● **Directions for this task**: From the entries that follow, pick out all lines holding "Change".

● **Dataset**:

####

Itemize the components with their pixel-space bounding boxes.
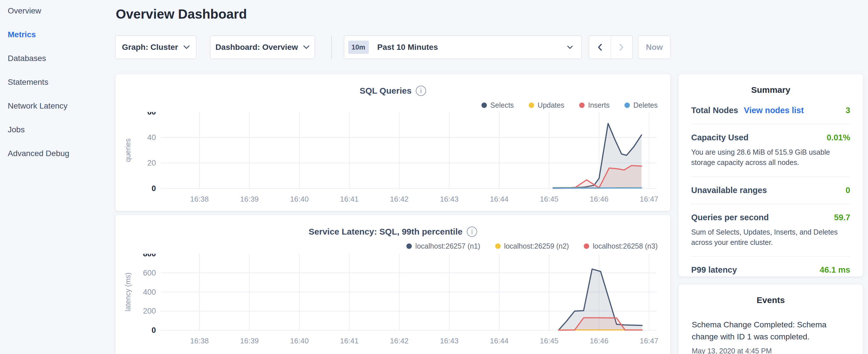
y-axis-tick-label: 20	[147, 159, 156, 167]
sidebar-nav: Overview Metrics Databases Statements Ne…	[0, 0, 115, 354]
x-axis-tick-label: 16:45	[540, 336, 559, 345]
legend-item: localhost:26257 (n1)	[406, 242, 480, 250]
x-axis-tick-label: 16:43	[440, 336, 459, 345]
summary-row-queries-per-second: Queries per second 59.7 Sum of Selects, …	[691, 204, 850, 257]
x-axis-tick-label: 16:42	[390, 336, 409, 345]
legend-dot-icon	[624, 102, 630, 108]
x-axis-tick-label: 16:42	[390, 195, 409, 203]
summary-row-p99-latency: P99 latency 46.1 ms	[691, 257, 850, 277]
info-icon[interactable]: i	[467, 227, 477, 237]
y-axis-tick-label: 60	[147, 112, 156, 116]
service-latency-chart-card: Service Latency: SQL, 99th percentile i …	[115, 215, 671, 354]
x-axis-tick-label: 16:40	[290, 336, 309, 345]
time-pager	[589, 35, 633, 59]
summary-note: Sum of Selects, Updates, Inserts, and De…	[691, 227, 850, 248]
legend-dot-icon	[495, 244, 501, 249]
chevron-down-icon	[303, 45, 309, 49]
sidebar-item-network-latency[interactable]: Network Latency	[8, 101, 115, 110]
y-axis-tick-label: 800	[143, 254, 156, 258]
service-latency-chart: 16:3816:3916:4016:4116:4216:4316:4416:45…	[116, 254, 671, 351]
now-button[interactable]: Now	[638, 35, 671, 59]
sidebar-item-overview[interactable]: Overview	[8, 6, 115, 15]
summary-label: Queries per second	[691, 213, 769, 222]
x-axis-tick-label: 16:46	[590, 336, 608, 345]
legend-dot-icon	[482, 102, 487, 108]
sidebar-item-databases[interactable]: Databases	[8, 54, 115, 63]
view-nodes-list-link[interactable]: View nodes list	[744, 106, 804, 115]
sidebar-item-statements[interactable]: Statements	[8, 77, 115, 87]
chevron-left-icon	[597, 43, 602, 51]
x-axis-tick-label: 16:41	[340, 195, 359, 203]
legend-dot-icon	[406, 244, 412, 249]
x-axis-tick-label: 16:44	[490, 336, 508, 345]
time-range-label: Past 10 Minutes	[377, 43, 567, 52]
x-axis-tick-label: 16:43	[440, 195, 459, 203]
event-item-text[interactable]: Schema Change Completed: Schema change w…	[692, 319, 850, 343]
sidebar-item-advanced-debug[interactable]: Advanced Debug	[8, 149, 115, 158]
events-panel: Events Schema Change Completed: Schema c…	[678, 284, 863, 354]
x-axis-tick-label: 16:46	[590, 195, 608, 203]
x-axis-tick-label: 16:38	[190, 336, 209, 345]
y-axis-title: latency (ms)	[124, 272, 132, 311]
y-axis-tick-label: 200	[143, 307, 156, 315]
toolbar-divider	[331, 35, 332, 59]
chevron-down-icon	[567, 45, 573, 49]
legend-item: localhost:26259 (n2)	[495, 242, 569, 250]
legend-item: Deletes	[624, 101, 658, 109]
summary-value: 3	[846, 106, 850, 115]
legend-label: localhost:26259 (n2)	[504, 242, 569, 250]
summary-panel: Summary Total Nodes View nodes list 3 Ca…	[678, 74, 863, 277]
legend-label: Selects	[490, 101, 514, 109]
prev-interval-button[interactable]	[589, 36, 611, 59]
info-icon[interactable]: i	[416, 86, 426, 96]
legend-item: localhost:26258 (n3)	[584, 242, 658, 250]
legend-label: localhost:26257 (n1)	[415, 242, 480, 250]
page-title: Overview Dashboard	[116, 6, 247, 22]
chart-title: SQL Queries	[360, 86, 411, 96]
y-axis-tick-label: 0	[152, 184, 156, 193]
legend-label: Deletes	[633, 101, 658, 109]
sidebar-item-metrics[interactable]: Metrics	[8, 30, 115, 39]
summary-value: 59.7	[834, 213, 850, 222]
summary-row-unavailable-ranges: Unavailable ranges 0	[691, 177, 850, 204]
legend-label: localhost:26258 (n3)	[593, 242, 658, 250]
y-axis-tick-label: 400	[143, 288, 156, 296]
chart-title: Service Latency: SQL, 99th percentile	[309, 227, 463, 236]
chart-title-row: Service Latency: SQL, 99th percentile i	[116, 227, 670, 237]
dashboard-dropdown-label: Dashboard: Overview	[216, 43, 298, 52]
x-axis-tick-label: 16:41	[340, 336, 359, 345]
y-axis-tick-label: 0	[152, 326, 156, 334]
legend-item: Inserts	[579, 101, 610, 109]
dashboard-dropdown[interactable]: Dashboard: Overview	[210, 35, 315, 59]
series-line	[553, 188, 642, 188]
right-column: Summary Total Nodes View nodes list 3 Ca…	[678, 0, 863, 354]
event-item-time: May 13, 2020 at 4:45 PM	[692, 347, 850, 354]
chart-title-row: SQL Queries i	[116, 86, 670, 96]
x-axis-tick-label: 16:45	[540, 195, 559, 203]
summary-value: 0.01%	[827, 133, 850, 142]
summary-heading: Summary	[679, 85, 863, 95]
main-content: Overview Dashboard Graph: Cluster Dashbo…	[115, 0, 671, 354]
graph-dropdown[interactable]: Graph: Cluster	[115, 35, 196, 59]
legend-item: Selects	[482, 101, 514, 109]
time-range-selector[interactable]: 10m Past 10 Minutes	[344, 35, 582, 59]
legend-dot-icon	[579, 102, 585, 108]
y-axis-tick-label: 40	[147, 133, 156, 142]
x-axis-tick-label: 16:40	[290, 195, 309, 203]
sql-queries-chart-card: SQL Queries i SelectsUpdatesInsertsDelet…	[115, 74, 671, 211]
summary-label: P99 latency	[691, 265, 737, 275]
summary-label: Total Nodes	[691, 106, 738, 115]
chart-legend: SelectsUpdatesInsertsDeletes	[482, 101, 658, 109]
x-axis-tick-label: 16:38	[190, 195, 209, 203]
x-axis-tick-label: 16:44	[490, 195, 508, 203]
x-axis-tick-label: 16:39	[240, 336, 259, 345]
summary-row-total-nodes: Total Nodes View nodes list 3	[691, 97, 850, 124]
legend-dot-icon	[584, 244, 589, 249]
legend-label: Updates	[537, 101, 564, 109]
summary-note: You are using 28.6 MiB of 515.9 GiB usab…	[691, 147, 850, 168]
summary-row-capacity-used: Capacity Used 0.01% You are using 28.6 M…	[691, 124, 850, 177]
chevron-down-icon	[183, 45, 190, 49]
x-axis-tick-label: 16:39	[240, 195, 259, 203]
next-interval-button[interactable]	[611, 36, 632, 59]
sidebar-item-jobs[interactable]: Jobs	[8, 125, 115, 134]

####

● **Solution for this task**:
event-item-text[interactable]: Schema Change Completed: Schema change w…	[692, 319, 850, 343]
events-panel: Events Schema Change Completed: Schema c…	[678, 284, 863, 354]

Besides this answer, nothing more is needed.